Ronald Bailey looks at the data and concludes that having children doesn’t make us happy:
“Economists have modeled the impact of many variables on people’s overall happiness and have consistently found that children have only a small impact. A small negative impact,” reports Harvard psychologist and happiness researcher Daniel Gilbert. In addition, the more children a person has the less happy they are. According to Gilbert, researchers have found that people derive more satisfaction from eating, exercising, shopping, napping, or watching television than taking care of their kids. “Indeed, looking after the kids appears to be only slightly more pleasant than doing housework,” asserts Gilbert in his bestselling, Stumbling on Happiness (2006).
Of course, that’s not what most parents say when asked. For instance, in a 2007 Pew Research Center survey people insisted that their relationships with their little darlings are of the greatest importance to their personal happiness and fulfillment. However, the same survey also found “by a margin of nearly three-to-one, Americans say that the main purpose of marriage is the ‘mutual happiness and fulfillment’ of adults rather than the ‘bearing and raising of children.’”
Bailey goes on to reconcile this contradiction by asserting that people with kids only say their kids are so important because that’s what they’re expected to say.

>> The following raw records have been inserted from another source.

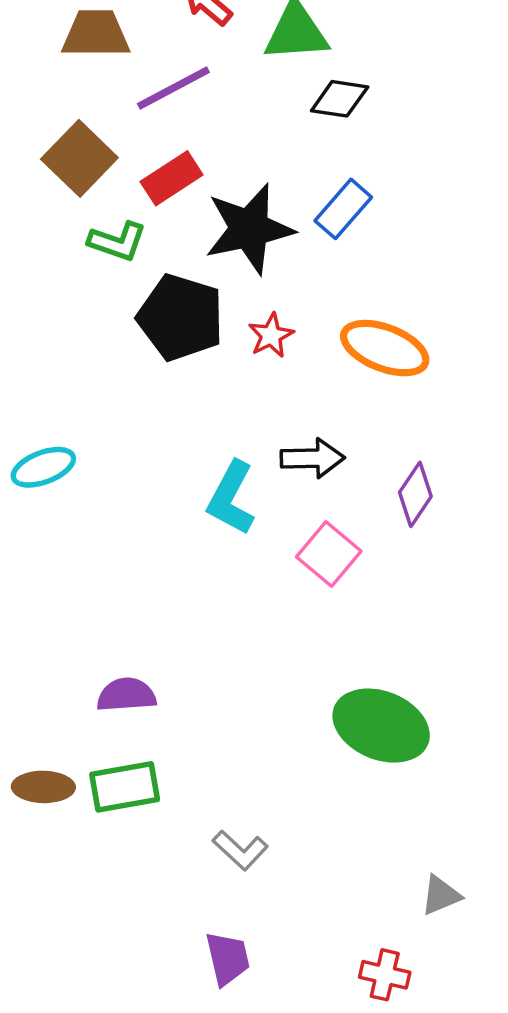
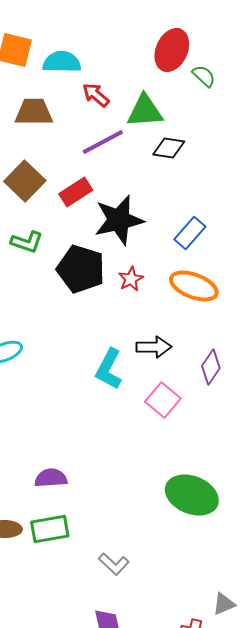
purple line: (173, 88) -> (103, 142), moved
blue rectangle: (343, 209) -> (190, 233), moved
green L-shape: (117, 241) -> (27, 242), moved
gray triangle: (441, 895) -> (224, 604), moved

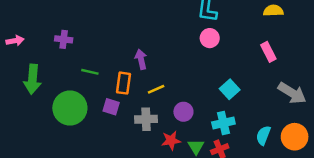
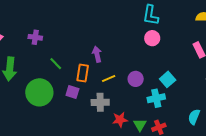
green line: (90, 72) -> (56, 64), turned 32
purple circle: (183, 112) -> (136, 79), moved
cyan cross: (223, 123) -> (156, 98), moved

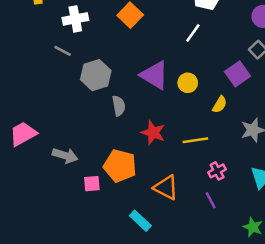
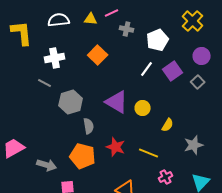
purple square: (237, 74) -> (173, 71), moved
yellow line: (195, 140) -> (149, 153), turned 30
orange pentagon: (120, 166) -> (83, 156), moved

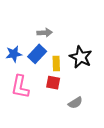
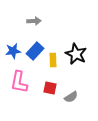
gray arrow: (45, 33) -> (34, 21), moved
red square: (53, 83) -> (50, 88), moved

If they could be honest (or at least a little self-aware), they’d realize that kids are a big pain in the ass.
Color me skeptical. Sure, it would be nice if we could skip the whole kids phase and go straight to having grandkids. And I’d like a puppy that tasted like chocolate. But I think that the supposed disconnect between kids and happiness – the reason people say they would rather clean the dishes than change a diaper – has more to do with the way we measure “happiness” than with the actual happiness generated by having kids. The fact of the matter is that it’s much easier to quantify pleasure on a moment-by-moment basis that it is to quantify something as intangible as “meaning” or “love”. But just because we can’t measure something doesn’t mean it isn’t important. I actually think one of Bailey’s commenters nailed the issue:
I am guessing that if you surveyed marathon runners at various intervals during the race, they’d complain about how miserable they are. Upon crossing the finish line, they would talk about the overall achievement and how wonderful it was. Same with raising kids.